The electronic circuit 80 is formed including a small IC 81 having a C-MOS structure made of a thin film semiconductor, a crystal resonator 82, and the like, and is provided on a mounted flexible printed board 83. This flexible printed circuit board 83 is arranged at a position that does not overlap the winding stem 30 in a planar manner.
The electronic circuit 80 is positioned and fixed to the ground plane 20 by screws 22 inserted into the flexible printed circuit board 83. Further, by connecting the screws 22 to the ground pattern of the flexible printed circuit board 83, the negative potential of the electronic circuit 80 is reduced. Accordingly, the ground plate 20, the winding stem 30, the winding stem receiver 40, and the ground line of the electronic circuit 80 have the same potential.

The manual input mechanism 90 is configured to be capable of winding the mainspring 50 using the winding stem 30. Specifically, the winding stem 30 is inserted with a pinion wheel 32 that rotates integrally therewith. 4
In a normal state in which 1 is not pulled out, the rotation of the winding stem 30 is transmitted to the pinion wheel 32 and is transmitted from the pinion wheel 32 to the chimney wheel 33 inserted in the winding stem 30 in the same manner. The rotation of the hour wheel 33 is transmitted to the intermediate wheel 35 via the round hole wheel 34 and is transmitted to the square hole wheel 54 via the transmission wheel (accumulation means side transmission wheel) 36 to wind up the mainspring 50. A manual input mechanism 90 is formed from the winding stem 30 to the intermediate wheel 35.
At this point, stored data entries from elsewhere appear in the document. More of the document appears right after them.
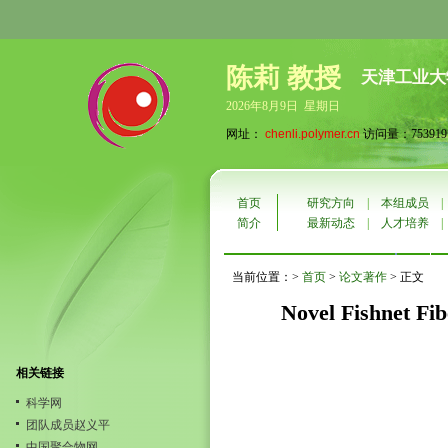
陈莉 教授
天津工业大
2026年8月9日 星期日
网址：
chenli.polymer.cn
访问量：753919
首页
研究方向
|
本组成员
简介
最新动态
|
人才培养
当前位置：>
首页
>
论文著作
> 正文
Novel Fishnet Fib
相关链接
科学网
团队成员赵义平
中国聚合物网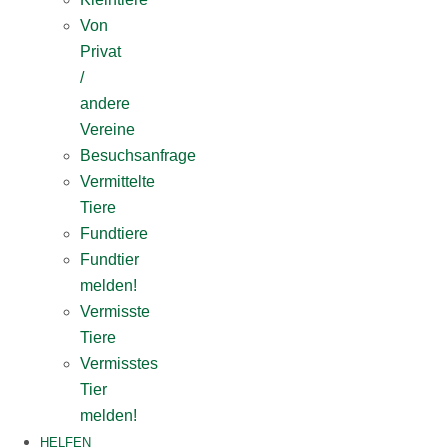
Von
Privat
/
andere
Vereine
Besuchsanfrage
Vermittelte
Tiere
Fundtiere
Fundtier
melden!
Vermisste
Tiere
Vermisstes
Tier
melden!
HELFEN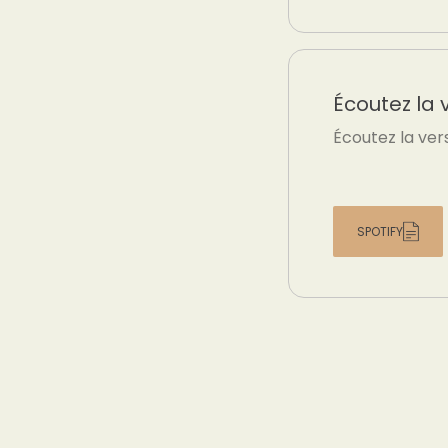
Écoutez la 
Écoutez la ver
SPOTIFY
  On the other hand, the automatic input mechanism 100 is made of a rotating weight 101, a rotating weight gear (rotating weight transmission wheel) 102 that rotates concentrically with the rotating weight 101, and a ferrous material that rotates in mesh with the rotating weight gear 102. The first transmission wheel (rotating weight transmission wheel) 103 and the claw lever 105 made of an iron-based material which is driven eccentrically in conjunction with the rotation of the first transmission wheel 103 and moves forward and backward toward the transmission wheel 104 side. Yes. The claw lever 105 includes a claw lever main body 106, an elastically deformable pulling claw 107 and a push claw 108 extended from the claw lever main body 106, and is provided on the main plate 20 side with respect to the first transmission wheel 103. ing.

  When the transmission wheel 103 rotates most, the eccentric eccentric shaft portion (not shown) also rotates, and the claw lever main body 106 fitted thereto moves forward and backward with respect to the transmission wheel 109. When the claw lever main body 106 reciprocates, the pulling claw 107 and the push claw 108 are alternately detached from the teeth whose tips are opposed to the radial direction of the transmission wheel 109. By repeating these alternately, the transmission wheel 109 is intermittently rotated in one direction, and the mainspring 50 is wound up via the square hole wheel 54.
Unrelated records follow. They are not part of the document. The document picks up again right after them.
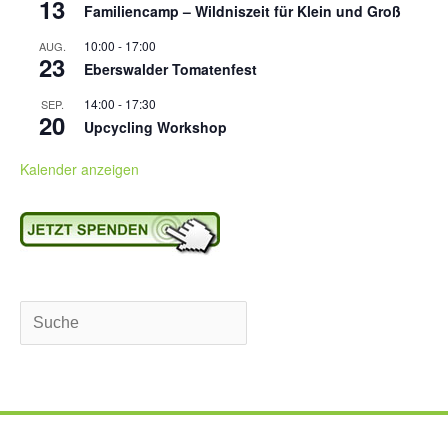
13
Familiencamp – Wildniszeit für Klein und Groß
10:00
-
17:00
AUG.
23
Eberswalder Tomatenfest
14:00
-
17:30
SEP.
20
Upcycling Workshop
Kalender anzeigen
Suchen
Next, the flow of static electricity will be described with reference to FIG.
In FIG. 2, static electricity that has entered through the winding stem 30 from the crown or generated in the packing 13 is transmitted to the movement while being transmitted through the winding stem 30. The tip 31 of the winding stem 30 is constantly in contact with the joint hole 24, and the large diameter portion 35 is constantly in contact with the groove 41 of the winding stem receiver 40. 40, the ground plane 20, the holding member 21, and the conduction path passing through the case 10, are excluded to the outside of the case.
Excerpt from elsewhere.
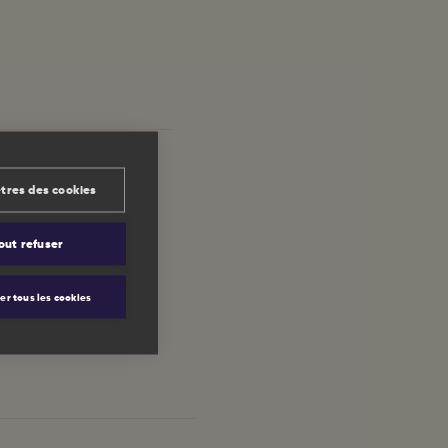
tres des cookies
out refuser
er tous les cookies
Further, a lubricating layer 23 is formed around the winding stem 30, and this lubricating layer 23 contains conductive particles, and the conductive particles are affected by the surface tension of the oil contained in the lubricating layer 23. It enters a narrow gap between the main plate 20 and the winding stem 40. For this reason, static electricity from the winding stem 30 is quickly removed to the outside of the case through a conduction path passing through the base plate 20, the winding stem receiver 40, and the case 10. This gap is preferably 2 μm or more and 0.05 mm or less in consideration of the operability of the winding stem and static electricity removal.
Further, the static electricity stored in the members such as the handwheel 32, the chisel wheel 33, and the round hole wheel 34 is also in direct or indirect contact with the winding stem 30, and the lubricating layer 23 having conductivity. Thus, it flows more reliably to the winding stem 30 side or easily flows to the main plate 20 via the lubricating layer 23 and is excluded to the outside of the case 10.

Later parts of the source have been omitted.